*** Opening Listed records ***

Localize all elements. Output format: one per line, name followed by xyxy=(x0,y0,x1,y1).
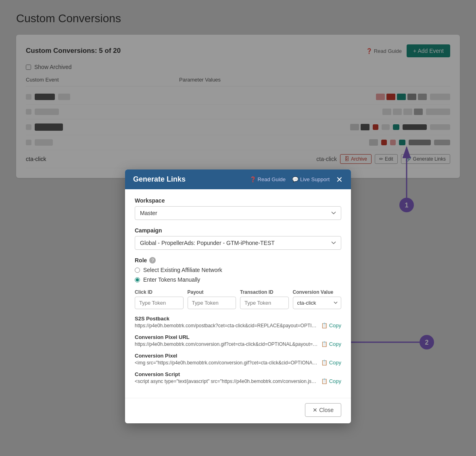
workspace-select[interactable]: Master xyxy=(135,206,341,220)
role-group: Role ? Select Existing Affiliate Network… xyxy=(135,257,341,283)
conversion-value-select[interactable]: cta-click xyxy=(293,297,342,309)
payout-col: Payout xyxy=(188,289,236,309)
click-id-col: Click ID xyxy=(135,289,184,309)
script-label: Conversion Script xyxy=(135,371,341,377)
copy-icon: 📋 xyxy=(321,341,328,347)
close-button[interactable]: ✕ Close xyxy=(305,403,341,417)
pixel-url-section: Conversion Pixel URL https://p4e0h.bemob… xyxy=(135,334,341,347)
s2s-label: S2S Postback xyxy=(135,316,341,322)
transaction-id-col: Transaction ID xyxy=(240,289,289,309)
pixel-url-text: https://p4e0h.bemobtrk.com/conversion.gi… xyxy=(135,341,318,347)
copy-icon: 📋 xyxy=(321,378,328,384)
radio-tokens-label: Enter Tokens Manually xyxy=(143,276,200,283)
generate-links-modal: Generate Links ❓ Read Guide 💬 Live Suppo… xyxy=(125,169,351,423)
modal-body: Workspace Master Campaign Global - Prope… xyxy=(125,189,351,398)
pixel-section: Conversion Pixel <img src="https://p4e0h… xyxy=(135,353,341,366)
pixel-url-copy-button[interactable]: 📋 Copy xyxy=(321,341,341,347)
modal-title: Generate Links xyxy=(133,175,186,184)
click-id-input[interactable] xyxy=(135,297,184,309)
campaign-label: Campaign xyxy=(135,227,341,234)
workspace-group: Workspace Master xyxy=(135,197,341,220)
copy-icon: 📋 xyxy=(321,322,328,328)
transaction-id-label: Transaction ID xyxy=(240,289,289,295)
script-copy-button[interactable]: 📋 Copy xyxy=(321,378,341,384)
role-help-icon[interactable]: ? xyxy=(149,257,156,264)
payout-input[interactable] xyxy=(188,297,236,309)
s2s-url-row: https://p4e0h.bemobtrk.com/postback?cet=… xyxy=(135,322,341,328)
radio-existing-affiliate[interactable]: Select Existing Affiliate Network xyxy=(135,267,341,273)
transaction-id-input[interactable] xyxy=(240,297,289,309)
s2s-url-text: https://p4e0h.bemobtrk.com/postback?cet=… xyxy=(135,323,318,328)
script-code-text: <script async type="text/javascript" src… xyxy=(135,379,318,384)
radio-existing-label: Select Existing Affiliate Network xyxy=(143,267,222,273)
script-row: <script async type="text/javascript" src… xyxy=(135,378,341,384)
conversion-value-label: Conversion Value xyxy=(293,289,342,295)
pixel-url-row: https://p4e0h.bemobtrk.com/conversion.gi… xyxy=(135,341,341,347)
modal-overlay: Generate Links ❓ Read Guide 💬 Live Suppo… xyxy=(0,0,476,456)
click-id-label: Click ID xyxy=(135,289,184,295)
modal-header: Generate Links ❓ Read Guide 💬 Live Suppo… xyxy=(125,169,351,189)
pixel-code-text: <img src="https://p4e0h.bemobtrk.com/con… xyxy=(135,360,318,366)
modal-close-button[interactable]: ✕ xyxy=(336,176,343,184)
pixel-copy-button[interactable]: 📋 Copy xyxy=(321,360,341,366)
payout-label: Payout xyxy=(188,289,236,295)
radio-tokens-input[interactable] xyxy=(135,277,140,282)
campaign-group: Campaign Global - PropellerAds: Popunder… xyxy=(135,227,341,250)
role-label: Role xyxy=(135,257,147,264)
s2s-copy-button[interactable]: 📋 Copy xyxy=(321,322,341,328)
workspace-label: Workspace xyxy=(135,197,341,204)
modal-read-guide-link[interactable]: ❓ Read Guide xyxy=(250,176,286,182)
radio-enter-tokens[interactable]: Enter Tokens Manually xyxy=(135,276,341,283)
conversion-value-col: Conversion Value cta-click xyxy=(293,289,342,309)
pixel-row: <img src="https://p4e0h.bemobtrk.com/con… xyxy=(135,360,341,366)
modal-header-actions: ❓ Read Guide 💬 Live Support ✕ xyxy=(250,176,343,184)
chat-icon: 💬 xyxy=(292,176,299,182)
pixel-label: Conversion Pixel xyxy=(135,353,341,359)
s2s-postback-section: S2S Postback https://p4e0h.bemobtrk.com/… xyxy=(135,316,341,328)
pixel-url-label: Conversion Pixel URL xyxy=(135,334,341,340)
modal-footer: ✕ Close xyxy=(125,398,351,423)
token-grid: Click ID Payout Transaction ID Conversio… xyxy=(135,289,341,309)
modal-live-support-link[interactable]: 💬 Live Support xyxy=(292,176,330,182)
campaign-select[interactable]: Global - PropellerAds: Popunder - GTM-iP… xyxy=(135,236,341,250)
script-section: Conversion Script <script async type="te… xyxy=(135,371,341,384)
role-label-row: Role ? xyxy=(135,257,341,264)
radio-existing-input[interactable] xyxy=(135,268,140,273)
copy-icon: 📋 xyxy=(321,360,328,366)
help-icon: ❓ xyxy=(250,176,256,182)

*** Closing Listed records ***

Problem requirements:
Take each line of the material above that holds the string "Live" and copy it.

Exercise response:
generate-links-modal: Generate Links ❓ Read Guide 💬 Live Suppo… xyxy=(125,169,351,423)
modal-overlay: Generate Links ❓ Read Guide 💬 Live Suppo… xyxy=(0,0,476,456)
modal-header: Generate Links ❓ Read Guide 💬 Live Suppo… xyxy=(125,169,351,189)
modal-header-actions: ❓ Read Guide 💬 Live Support ✕ xyxy=(250,176,343,184)
modal-live-support-link[interactable]: 💬 Live Support xyxy=(292,176,330,182)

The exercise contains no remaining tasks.